Updated · Sources: UtahRealEstate.com & Washington County Board of Realtors
April 2026 · Market Analysis
Cedar City closings speed up sharply in April even as inventory keeps building.
The most notable shift in Cedar City's April 2026 market was not the price tag — it was the pace. Median days on market dropped to 44 in April from 85 in March, a nearly 48% compression in closing speed that signals meaningfully stronger buyer engagement heading into spring. That acceleration came against a backdrop of 59 closings (up from 47 in April 2025) and a median sale price of $440,000, a $35,000 gain year-over-year.
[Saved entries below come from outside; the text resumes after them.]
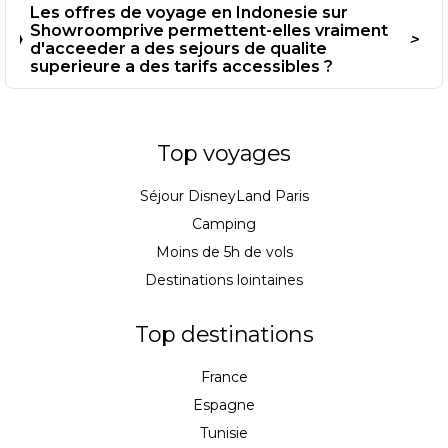
Les offres de voyage en Indonesie sur
Showroomprive permettent-elles vraiment
d'acceeder a des sejours de qualite
superieure a des tarifs accessibles ?
Top voyages
Séjour DisneyLand Paris
Camping
Moins de 5h de vols
Destinations lointaines
Top destinations
France
Espagne
Tunisie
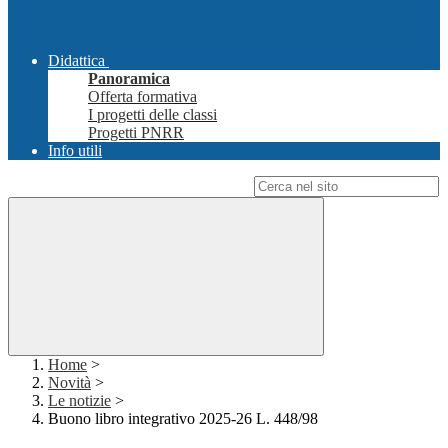
Didattica
Panoramica
Offerta formativa
I progetti delle classi
Progetti PNRR
Info utili
Campo di ricerca per le pagine del sito
Home
>
Novità
>
Le notizie
>
Buono libro integrativo 2025-26 L. 448/98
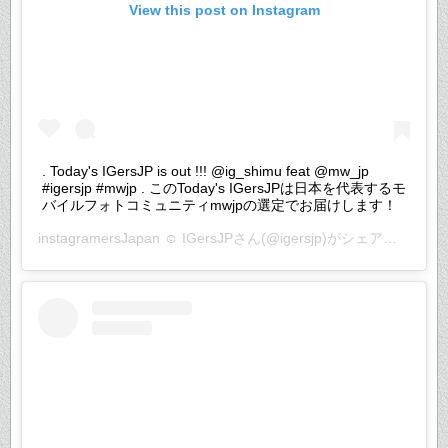
View this post on Instagram
. Today's IGersJP is out !!! @ig_shimu feat @mw_jp
#igersjp #mwjp . このToday's IGersJPは日本を代表するモ
バイルフォトコミュニティmwjpの選定でお届けします！
instagramersJapan ☺︎ IGersJP
さん(@igersjp)がシェアした投稿 –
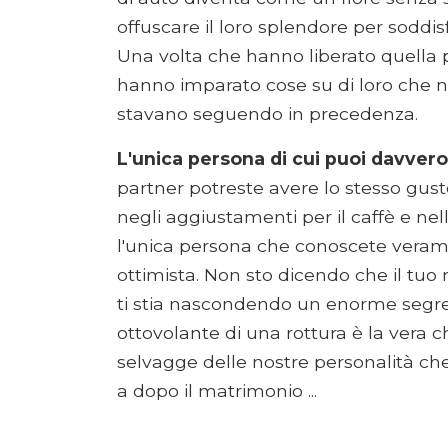
offuscare il loro splendore per soddi
Una volta che hanno liberato quella pe
hanno imparato cose su di loro che 
stavano seguendo in precedenza.
L'unica persona di cui puoi davvero
partner potreste avere lo stesso gusto 
negli aggiustamenti per il caffè e nel
l'unica persona che conoscete verame
ottimista. Non sto dicendo che il tuo
ti stia nascondendo un enorme segre
ottovolante di una rottura è la vera c
selvagge delle nostre personalità che 
a dopo il matrimonio ...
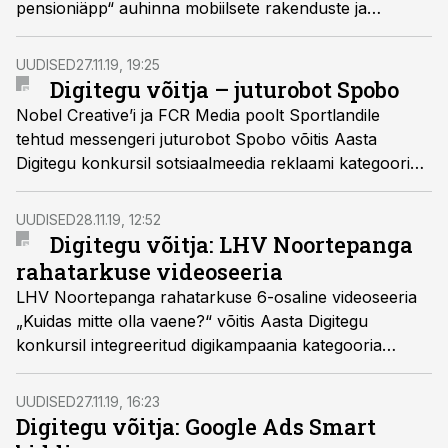
pensioniäpp“ auhinna mobiilsete rakenduste ja
reklaamide kategoorias.
UUDISED
27.11.19, 19:25
Digitegu võitja – juturobot Spobo
Nobel Creative’i ja FCR Media poolt Sportlandile
tehtud messengeri juturobot Spobo võitis Aasta
Digitegu konkursil sotsiaalmeedia reklaami kategooria
auhinna.
UUDISED
28.11.19, 12:52
Digitegu võitja: LHV Noortepanga
rahatarkuse videoseeria
LHV Noortepanga rahatarkuse 6-osaline videoseeria
„Kuidas mitte olla vaene?“ võitis Aasta Digitegu
konkursil integreeritud digikampaania kategooria
auhinna.
UUDISED
27.11.19, 16:23
Digitegu võitja: Google Ads Smart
Active inventory reached 371 homes, more than double the 158 active listings Cedar City carried in April 2025, so buyers have real selection — but the ones who are moving are moving faster.
Market pulse
Median DOM in Cedar City has swung dramatically over the past six months: from 37 days in November 2025, it climbed to 61 days in January 2026, peaked at 85 days in March 2026, then fell back to 44 days in April — the sharpest single-month improvement in that stretch. Active inventory has moved in the opposite direction, growing from 213 homes in December to 262 in January, 296 in February, 332 in March, and 371 in April, meaning buyers have more options even as the pace of closings quickened. The sale-to-list ratio recovered to 98.53% in April from a low of 97.60% in February, and the count of homes sold above list price rose to 13 — the most since March 2026's 16. New listings reached 103 in April, the highest monthly intake since at least last spring, which is keeping supply elevated even as demand firms.
Mortgage context
The 30-year conventional rate sits at 6.625% as of late May, up 0.375 points over the past 30 days from 6.25% thirty days ago, and 0.43 percentage points above February's monthly average of 6.19% — the softest rate Cedar City buyers saw over the past six months. That February dip proved brief: rates climbed from 6.19% in February to 6.48% in March and 6.42% in April before the current spot rate pushed higher still. For buyers financing at today's rate, the monthly cost increase relative to February's window is real and measurable.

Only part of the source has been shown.